## Import Synapse ML

In [None]:
import synapse.ml.core
from synapse.ml.services import AnalyzeText

## Query Data

In [None]:
df = spark.sql("SELECT * FROM bing_lake_db.tbl_latest_news")
display(df)

## Configure Sentiment Analysis Model

In [None]:
#Import the model and configure the input and output columns
model = (AnalyzeText()
    .setTextCol("description")
    .setKind("SentimentAnalysis") ## Can be changed to any othe rtext related purpose like detecting language
    .setOutputCol("response")
    .setErrorCol("error"))

## Apply Model

In [None]:
#Apply the model to our dataframe
result = model.transform(df)
display(result)

## Create Sentiment Column

In [None]:
#Create Sentiment Column
from pyspark.sql.functions import col

sentiment_df = result.withColumn("sentiment", col("response.documents.sentiment"))

## Drop Columns (Original Description, Error) plus Display

In [None]:
sentiment_df_final = sentiment_df.drop("error","response")
display(sentiment_df_final)

## Convert the date Published to Date Format

In [None]:
from pyspark.sql.functions import col, to_date
sentiment_df_final = sentiment_df_final.withColumn("datePublished", to_date(col("datePublished"), "dd-MMM-yyyy"))

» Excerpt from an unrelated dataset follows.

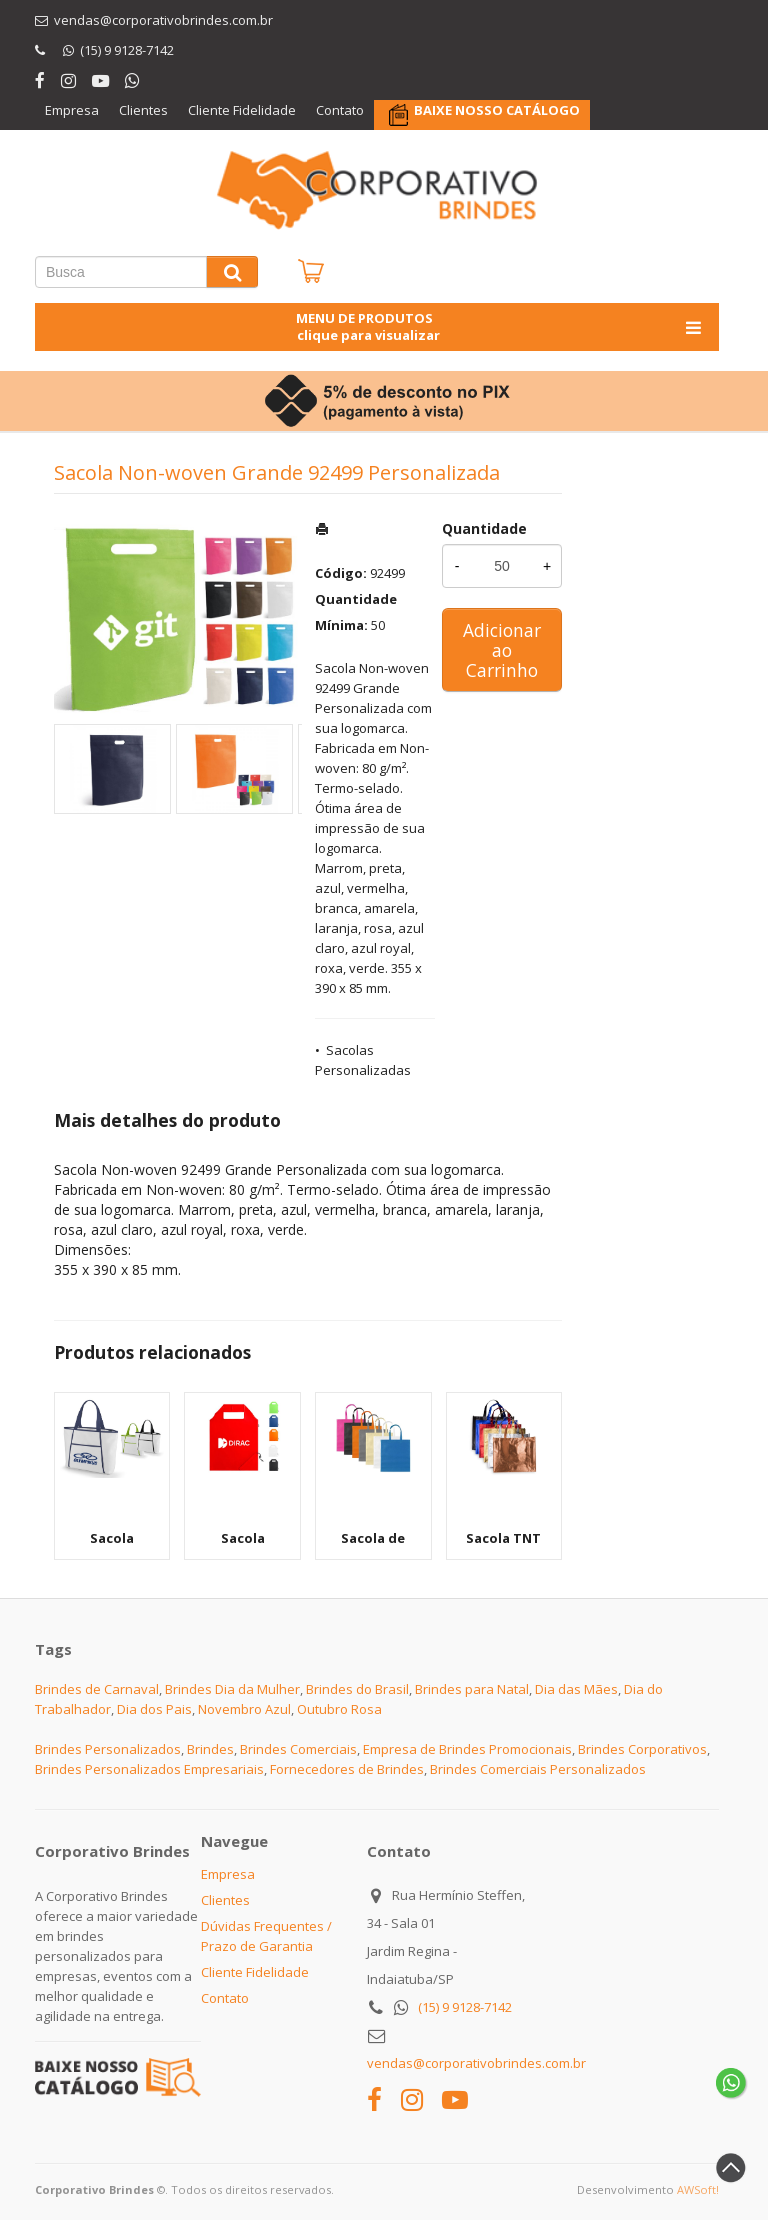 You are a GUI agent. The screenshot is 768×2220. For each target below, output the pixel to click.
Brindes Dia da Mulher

## Write to Delta Table with Merge Logic Type 1

In [None]:
from pyspark.sql.utils import AnalysisException

try:
    table_name = 'bing_lake_db.tbl_sentiment_analysis'
    
    sentiment_df_final.write.format("delta").saveAsTable(table_name)
    
except AnalysisException:
    print("Table Already Exists")
    
    sentiment_df_final.createOrReplaceTempView("vw_sentiment_df_final")
    
    spark.sql(f""" MERGE INTO {table_name} target_table
                  USING vw_sentiment_df_final source_view
                  ON source_view.url = target_table.url
                  
                  WHEN MATCHED AND
                  source_view.title <> target_table.title OR
                  source_view.description <> target_table.description OR
                  source_view.category <> target_table.category OR
                  source_view.image <> target_table.image OR
                  source_view.provider <> target_table.provider OR
                  source_view.datePublished <> target_table.datePublished
                  
                  THEN UPDATE SET *
                  
                  WHEN NOT MATCHED THEN INSERT *
              """)